Second, I watch the setup zone and see if price holds when it tests the zone. It does NOT have to be a PERFECT hit of the zone, but it should be relatively close. (For example plus or minus 20-80 cents in a stock setup, though sometimes I will give it a little more room.) If it does respect the price decision, I then dial it down to a lower time frame chart to look for a trigger entry.
A trigger is essentially price activity on the lower time frame that suggests that it is worth placing a bet against the setup zone.
Now the trigger that you use will depend on whether you are taking a day trade or a swing trade. For day trades, I will use anywhere from a tick chart to a 5-minute chart to trigger an entry against one of the setup zones. For a swing trade, the aggressive chart is the 15-minute. Otherwise I will wait for a trigger on the 30-minute chart. (Keep in mind, that there will be more stop outs using the aggressive trigger. Only use this if you feel rather strongly about a setup.)
The trigger that I use on all my intraday charts is essentially taking out a prior swing high for a buy and taking out a prior swing low for a sell. This also needs to be confirmed by an 8/34 ema moving average crossover. We need a crossover to the upside (8 above 34) to confirm a buy and a crossover to the downside (8 below 34)
Targets: The initial target for any of my trend trade setups is the 1.272 extension of the swing into the trade zone. Targets 2 and 3 are 1.618 of the same swing and then 2.618.
The management of the trade will include the initial stop loss order, a trailing stop and/or exits using targets. Some traders will prefer to use a trailing stop and let the market exit the trade for them. Some traders will prefer to exit the trade when the typical targets are met instead.

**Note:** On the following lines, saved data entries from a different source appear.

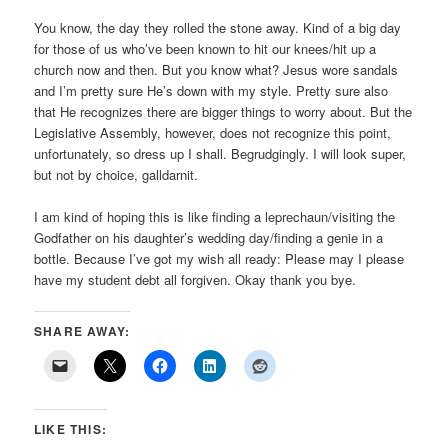
You know, the day they rolled the stone away. Kind of a big day
for those of us who’ve been known to hit our knees/hit up a
church now and then. But you know what? Jesus wore sandals
and I’m pretty sure He’s down with my style. Pretty sure also
that He recognizes there are bigger things to worry about. But the
Legislative Assembly, however, does not recognize this point,
unfortunately, so dress up I shall. Begrudgingly. I will look super,
but not by choice, galldarnit.
I am kind of hoping this is like finding a leprechaun/visiting the
Godfather on his daughter’s wedding day/finding a genie in a
bottle. Because I’ve got my wish all ready: Please may I please
have my student debt all forgiven. Okay thank you bye.
SHARE AWAY:
LIKE THIS:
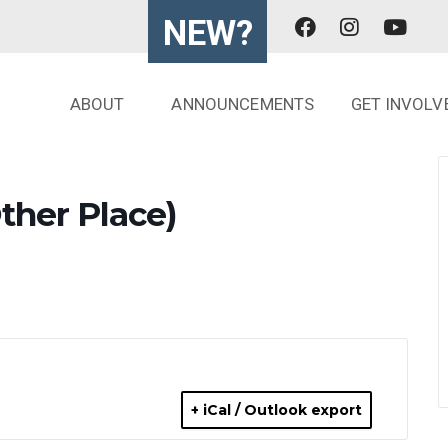
NEW?
ABOUT
ANNOUNCEMENTS
GET INVOLV
ther Place)
+ iCal / Outlook export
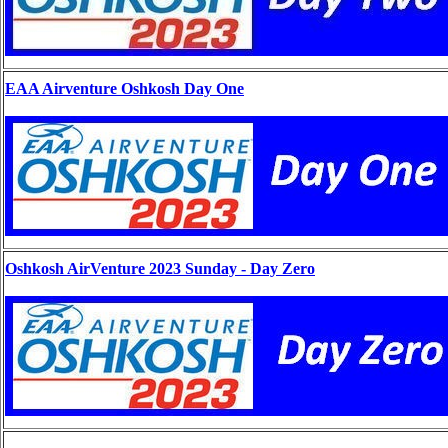
EAA Airventure Oshkosh Day One
Oshkosh AirVenture 2023 Sunday - Day Zero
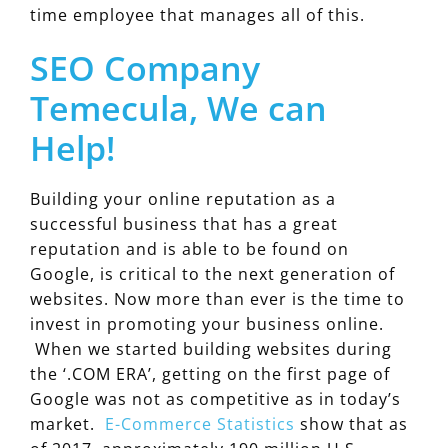
time employee that manages all of this.
SEO Company
Temecula, We can
Help!
Building your online reputation as a
successful business that has a great
reputation and is able to be found on
Google, is critical to the next generation of
websites. Now more than ever is the time to
invest in promoting your business online.
When we started building websites during
the ‘.COM ERA’, getting on the first page of
Google was not as competitive as in today’s
market.
E-Commerce Statistics
show that as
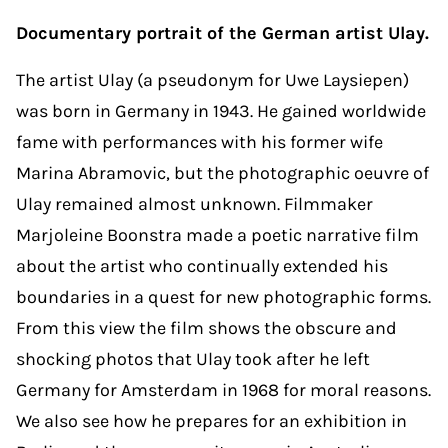
Documentary portrait of the German artist Ulay.
The artist Ulay (a pseudonym for Uwe Laysiepen)
was born in Germany in 1943. He gained worldwide
fame with performances with his former wife
Marina Abramovic, but the photographic oeuvre of
Ulay remained almost unknown. Filmmaker
Marjoleine Boonstra made a poetic narrative film
about the artist who continually extended his
boundaries in a quest for new photographic forms.
From this view the film shows the obscure and
shocking photos that Ulay took after he left
Germany for Amsterdam in 1968 for moral reasons.
We also see how he prepares for an exhibition in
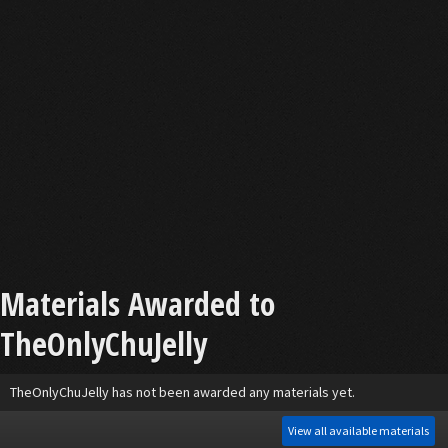
Materials Awarded to
TheOnlyChuJelly
TheOnlyChuJelly has not been awarded any materials yet.
View all available materials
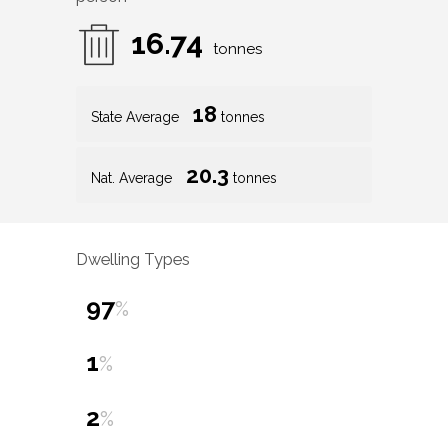
16.74
tonnes
18
State Average
tonnes
20.3
Nat. Average
tonnes
Dwelling Types
97
%
1
%
2
%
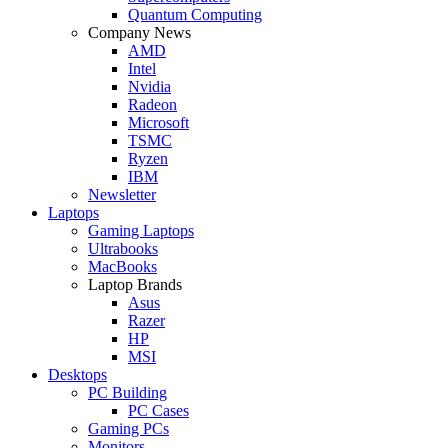
Quantum Computing
Company News
AMD
Intel
Nvidia
Radeon
Microsoft
TSMC
Ryzen
IBM
Newsletter
Laptops
Gaming Laptops
Ultrabooks
MacBooks
Laptop Brands
Asus
Razer
HP
MSI
Desktops
PC Building
PC Cases
Gaming PCs
Monitors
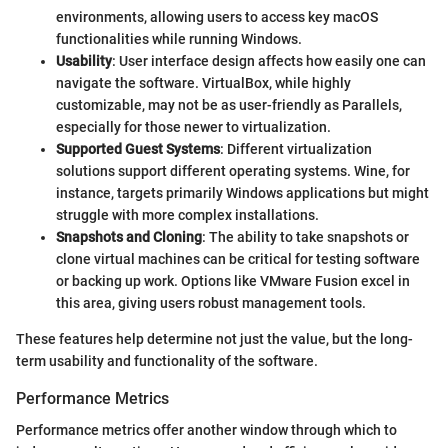
environments, allowing users to access key macOS
functionalities while running Windows.
Usability
: User interface design affects how easily one can
navigate the software. VirtualBox, while highly
customizable, may not be as user-friendly as Parallels,
especially for those newer to virtualization.
Supported Guest Systems
: Different virtualization
solutions support different operating systems. Wine, for
instance, targets primarily Windows applications but might
struggle with more complex installations.
Snapshots and Cloning
: The ability to take snapshots or
clone virtual machines can be critical for testing software
or backing up work. Options like VMware Fusion excel in
this area, giving users robust management tools.
These features help determine not just the value, but the long-
term usability and functionality of the software.
Performance Metrics
Performance metrics offer another window through which to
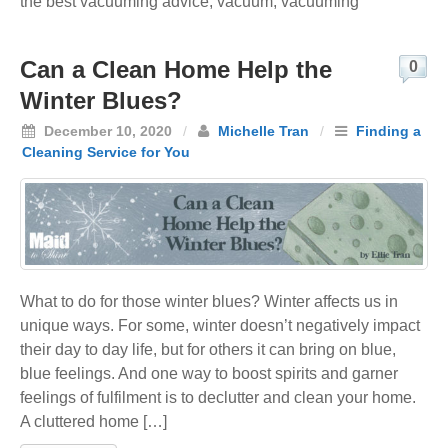
the best vacuuming advice
,
vacuum
,
vacuuming
Can a Clean Home Help the
0
Winter Blues?
December 10, 2020
/
Michelle Tran
/
Finding a
Cleaning Service for You
What to do for those winter blues? Winter affects us in
unique ways. For some, winter doesn’t negatively impact
their day to day life, but for others it can bring on blue,
blue feelings. And one way to boost spirits and garner
feelings of fulfilment is to declutter and clean your home.
A cluttered home […]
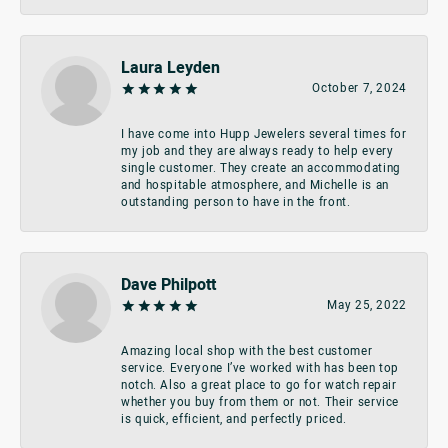
Laura Leyden
October 7, 2024
I have come into Hupp Jewelers several times for
my job and they are always ready to help every
single customer. They create an accommodating
and hospitable atmosphere, and Michelle is an
outstanding person to have in the front.
Dave Philpott
May 25, 2022
Amazing local shop with the best customer
service. Everyone I’ve worked with has been top
notch. Also a great place to go for watch repair
whether you buy from them or not. Their service
is quick, efficient, and perfectly priced.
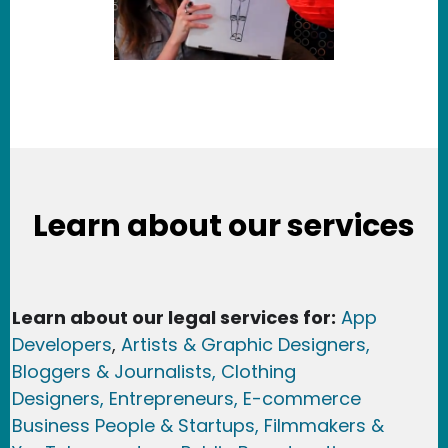
Learn about our services
Learn about our legal services for:
App
Developers
,
Artists & Graphic Designers
,
Bloggers & Journalists,
Clothing
Designers,
Entrepreneurs, E-commerce
Business People & Startups,
Filmmakers &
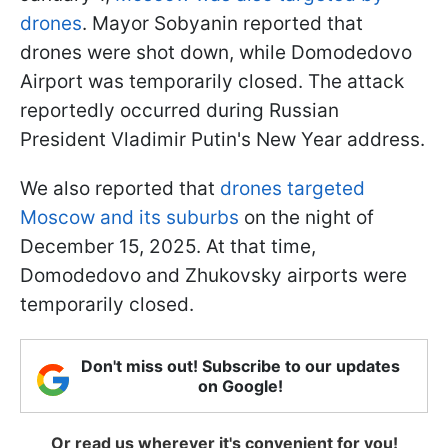
drones
. Mayor Sobyanin reported that
drones were shot down, while Domodedovo
Airport was temporarily closed. The attack
reportedly occurred during Russian
President Vladimir Putin's New Year address.
We also reported that
drones targeted
Moscow and its suburbs
on the night of
December 15, 2025. At that time,
Domodedovo and Zhukovsky airports were
temporarily closed.
Don't miss out! Subscribe to our updates
on Google!
Or read us wherever it's convenient for you!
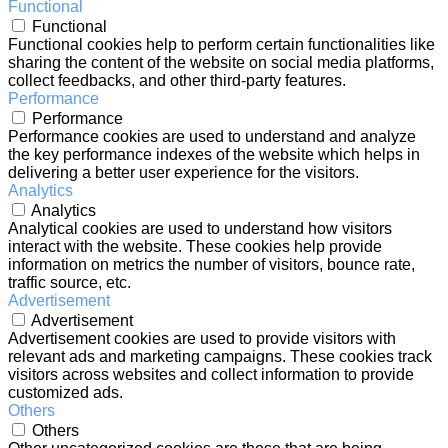
Functional
Functional
Functional cookies help to perform certain functionalities like
sharing the content of the website on social media platforms,
collect feedbacks, and other third-party features.
Performance
Performance
Performance cookies are used to understand and analyze
the key performance indexes of the website which helps in
delivering a better user experience for the visitors.
Analytics
Analytics
Analytical cookies are used to understand how visitors
interact with the website. These cookies help provide
information on metrics the number of visitors, bounce rate,
traffic source, etc.
Advertisement
Advertisement
Advertisement cookies are used to provide visitors with
relevant ads and marketing campaigns. These cookies track
visitors across websites and collect information to provide
customized ads.
Others
Others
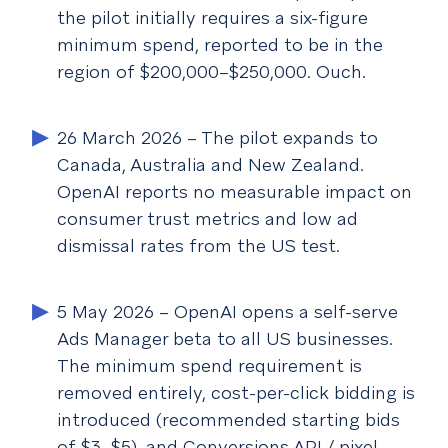
the pilot initially requires a six-figure
minimum spend, reported to be in the
region of $200,000–$250,000. Ouch.
26 March 2026
– The pilot expands to
Canada, Australia and New Zealand.
OpenAI reports no measurable impact on
consumer trust metrics and low ad
dismissal rates from the US test.
5 May 2026
– OpenAI opens a self-serve
Ads Manager beta to all US businesses.
The minimum spend requirement is
removed entirely, cost-per-click bidding is
introduced (recommended starting bids
of $3–$5), and Conversions API / pixel-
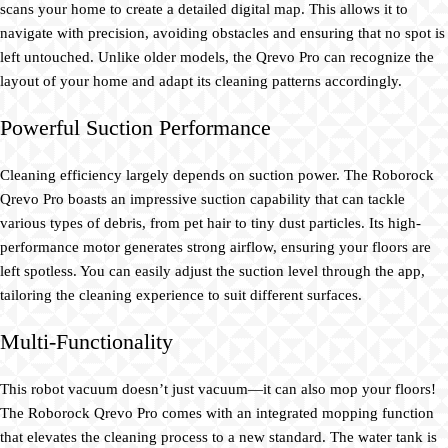
scans your home to create a detailed digital map. This allows it to
navigate with precision, avoiding obstacles and ensuring that no spot is
left untouched. Unlike older models, the Qrevo Pro can recognize the
layout of your home and adapt its cleaning patterns accordingly.
Powerful Suction Performance
Cleaning efficiency largely depends on suction power. The Roborock
Qrevo Pro boasts an impressive suction capability that can tackle
various types of debris, from pet hair to tiny dust particles. Its high-
performance motor generates strong airflow, ensuring your floors are
left spotless. You can easily adjust the suction level through the app,
tailoring the cleaning experience to suit different surfaces.
Multi-Functionality
This robot vacuum doesn’t just vacuum—it can also mop your floors!
The Roborock Qrevo Pro comes with an integrated mopping function
that elevates the cleaning process to a new standard. The water tank is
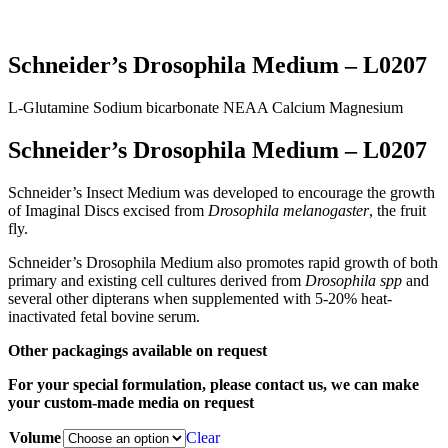
Schneider’s Drosophila Medium – L0207
L-Glutamine
Sodium bicarbonate
NEAA
Calcium
Magnesium
Schneider’s Drosophila Medium – L0207
Schneider’s Insect Medium was developed to encourage the growth
of Imaginal Discs excised from
Drosophila melanogaster
, the fruit
fly.
Schneider’s Drosophila Medium also promotes rapid growth of both
primary and existing cell cultures derived from
Drosophila spp
and
several other dipterans when supplemented with 5-20% heat-
inactivated fetal bovine serum.
Other packagings available on request
For your special formulation, please contact us, we can make
your custom-made media on request
Volume
Clear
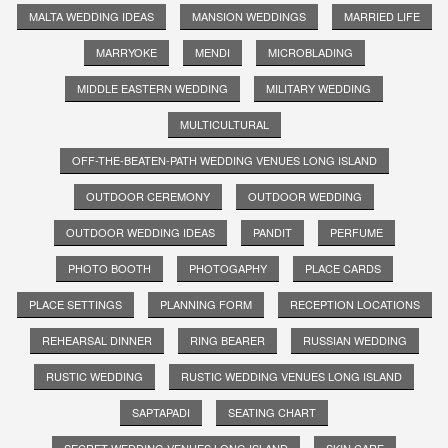
MALTA WEDDING IDEAS
MANSION WEDDINGS
MARRIED LIFE
MARRYOKE
MENDI
MICROBLADING
MIDDLE EASTERN WEDDING
MILITARY WEDDING
MULTICULTURAL
OFF-THE-BEATEN-PATH WEDDING VENUES LONG ISLAND
OUTDOOR CEREMONY
OUTDOOR WEDDING
OUTDOOR WEDDING IDEAS
PANDIT
PERFUME
PHOTO BOOTH
PHOTOGAPHY
PLACE CARDS
PLACE SETTINGS
PLANNING FORM
RECEPTION LOCATIONS
REHEARSAL DINNER
RING BEARER
RUSSIAN WEDDING
RUSTIC WEDDING
RUSTIC WEDDING VENUES LONG ISLAND
SAPTAPADI
SEATING CHART
SECRET WEDDING VENUES LONG ISLAND
SKIN CARE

MON ended up holding above the key trade setup decision illustrated in the video. At that time, I drilled down to a 30-minute chart and waited for a buy trigger that suggested it was worth placing a bet on the buy side against this. A trigger did eventually fire off a buy. Now I can not tell a lie and say that I kept this trade as long as I should have, but the mechanics of the formula worked well here. It did actually take 43 days to get to target 1 at the $87.82 area. Some of us just don't have the patience to sit through a trade for that long!!!